There is an axiom among rifle shooters that you're in good shape if you can hit a 9" paper plate at any range where you might resonably expect to shoot at a deer-sized animal. This comes from the fact that the heart-lung area on a standard whitetail deer is approximately 9" in diameter.
That deer I missed on Monday had me bugged. Fifty yards away, she was quartering away and I missed her. Was it the rifle, or me? Did something change on the rifle? Was the scope jarred off its zero?
There's only one way to answer these questions, and that's to shoot the rifle at some reasonable range and see if you can hit the heart-lung area of a standard deer. So, this morning, I went to my private range and stapled a 9" paper plate to the side of a cardboard box.
The first two shots went about four inches high, which isn't the way I sighted the rifle. It's supposed to be one inch high at 100 yards. I recalled that when I sighted the rifle in the late summer, I had used a bench rest, and I wondered if that would change the way the rifle recoils. In the hunting fields I shoot the rifle resting on the palm of my hand. I'll take a rest when I can, but I want the rifle recoiling from my palm. But, if the rifle is firing high out of my hand, I want to fix that problem, so I took out a coin and adjusted the scope.
To as closely as possible replicate the conditions in the field, I wanted the rifle recoiling out of my palm. I also wanted to increase my heartrate and respiration, so I walked briskly across the pasture, looked at the target and walked back, then leaned against my pickup, rested my elbows on the hood and fired three shots.

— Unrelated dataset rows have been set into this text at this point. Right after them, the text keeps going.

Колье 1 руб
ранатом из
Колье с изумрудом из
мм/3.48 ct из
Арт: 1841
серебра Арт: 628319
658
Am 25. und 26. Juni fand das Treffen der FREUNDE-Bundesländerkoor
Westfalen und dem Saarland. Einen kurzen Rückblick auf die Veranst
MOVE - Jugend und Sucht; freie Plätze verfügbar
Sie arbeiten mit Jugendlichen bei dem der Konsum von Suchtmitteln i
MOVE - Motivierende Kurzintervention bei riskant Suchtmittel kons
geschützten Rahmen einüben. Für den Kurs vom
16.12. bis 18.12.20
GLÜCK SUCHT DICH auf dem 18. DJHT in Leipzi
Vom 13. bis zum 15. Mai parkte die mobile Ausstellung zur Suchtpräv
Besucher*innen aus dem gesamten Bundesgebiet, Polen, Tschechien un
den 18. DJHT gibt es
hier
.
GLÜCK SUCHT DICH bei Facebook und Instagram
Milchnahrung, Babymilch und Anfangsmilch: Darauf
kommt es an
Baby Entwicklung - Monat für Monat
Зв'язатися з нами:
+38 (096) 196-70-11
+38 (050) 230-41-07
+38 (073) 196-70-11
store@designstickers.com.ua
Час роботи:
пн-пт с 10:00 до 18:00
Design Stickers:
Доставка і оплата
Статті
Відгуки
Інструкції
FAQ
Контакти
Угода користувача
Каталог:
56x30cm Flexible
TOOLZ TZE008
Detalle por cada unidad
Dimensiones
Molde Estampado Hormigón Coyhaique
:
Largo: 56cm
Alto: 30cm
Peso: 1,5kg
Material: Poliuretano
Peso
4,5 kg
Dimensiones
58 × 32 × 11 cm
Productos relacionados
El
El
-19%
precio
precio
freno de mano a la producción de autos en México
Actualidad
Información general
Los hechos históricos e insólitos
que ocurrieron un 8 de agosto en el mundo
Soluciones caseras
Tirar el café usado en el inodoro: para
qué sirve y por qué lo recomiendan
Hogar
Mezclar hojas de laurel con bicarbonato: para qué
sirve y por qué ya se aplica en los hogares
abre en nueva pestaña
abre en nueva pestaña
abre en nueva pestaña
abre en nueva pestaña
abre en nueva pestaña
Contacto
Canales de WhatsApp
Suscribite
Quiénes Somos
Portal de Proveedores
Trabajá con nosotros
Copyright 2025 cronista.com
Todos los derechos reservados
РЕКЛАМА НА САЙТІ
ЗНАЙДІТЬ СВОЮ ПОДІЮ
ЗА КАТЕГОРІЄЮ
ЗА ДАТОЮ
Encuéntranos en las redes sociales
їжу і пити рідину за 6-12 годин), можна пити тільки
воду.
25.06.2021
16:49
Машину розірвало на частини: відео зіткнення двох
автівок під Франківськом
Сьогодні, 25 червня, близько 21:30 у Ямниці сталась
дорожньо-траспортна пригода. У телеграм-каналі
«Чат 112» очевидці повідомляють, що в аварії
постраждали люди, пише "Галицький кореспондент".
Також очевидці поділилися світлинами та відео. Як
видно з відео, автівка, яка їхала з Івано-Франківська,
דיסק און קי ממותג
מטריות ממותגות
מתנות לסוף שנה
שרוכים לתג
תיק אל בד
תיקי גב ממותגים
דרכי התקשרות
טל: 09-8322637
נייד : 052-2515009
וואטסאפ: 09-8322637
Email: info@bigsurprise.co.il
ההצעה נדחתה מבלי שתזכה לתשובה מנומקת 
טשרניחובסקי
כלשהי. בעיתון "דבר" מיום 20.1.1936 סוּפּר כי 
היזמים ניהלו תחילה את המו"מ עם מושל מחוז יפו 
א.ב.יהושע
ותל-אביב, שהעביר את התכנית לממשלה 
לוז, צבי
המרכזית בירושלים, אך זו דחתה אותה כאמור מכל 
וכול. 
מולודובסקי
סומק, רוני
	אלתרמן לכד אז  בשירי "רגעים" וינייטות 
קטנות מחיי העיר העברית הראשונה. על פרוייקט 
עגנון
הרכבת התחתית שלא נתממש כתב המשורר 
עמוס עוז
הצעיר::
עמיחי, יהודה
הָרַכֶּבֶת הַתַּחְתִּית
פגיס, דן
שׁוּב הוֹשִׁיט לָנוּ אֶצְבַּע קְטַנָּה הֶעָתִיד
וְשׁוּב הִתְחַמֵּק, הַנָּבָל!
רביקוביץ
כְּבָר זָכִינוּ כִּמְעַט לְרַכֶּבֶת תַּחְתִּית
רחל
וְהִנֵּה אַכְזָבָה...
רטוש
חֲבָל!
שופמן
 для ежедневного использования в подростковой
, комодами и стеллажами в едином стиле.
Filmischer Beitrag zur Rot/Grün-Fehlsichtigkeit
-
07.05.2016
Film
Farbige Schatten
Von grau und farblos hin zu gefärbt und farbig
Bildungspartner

Those first three shots appear as the triangle in the center of the plate, about an inch high. So far, so good. I walked toward the target and every few steps I'd kneel and fire a shot as rapidly as the crosshairs appeared to be on the plate. I fired the last shot at 50 yards, as quickly as I could.
All of the shots fell into that 9" paper plate. Evidently, I'm pulling my kneeling shots to the left. After the hunting season I"ll work on that problem. The shots taken with an elbow rest fell into a triangle that measures 1.4 inches, so I feel better about the way the rifle shoots.
This particular rifle will shoot minute-of-angle with the ammo I'm using, when I have a good rest. In the hunting fields I'm likely not going to have a good rest. I'll be out of position, breathing hard, trying to steady the sight picture enough to squeeze off a good shot.
Now the question is answered. Plainly and simply, I missed that deer on Monday morning.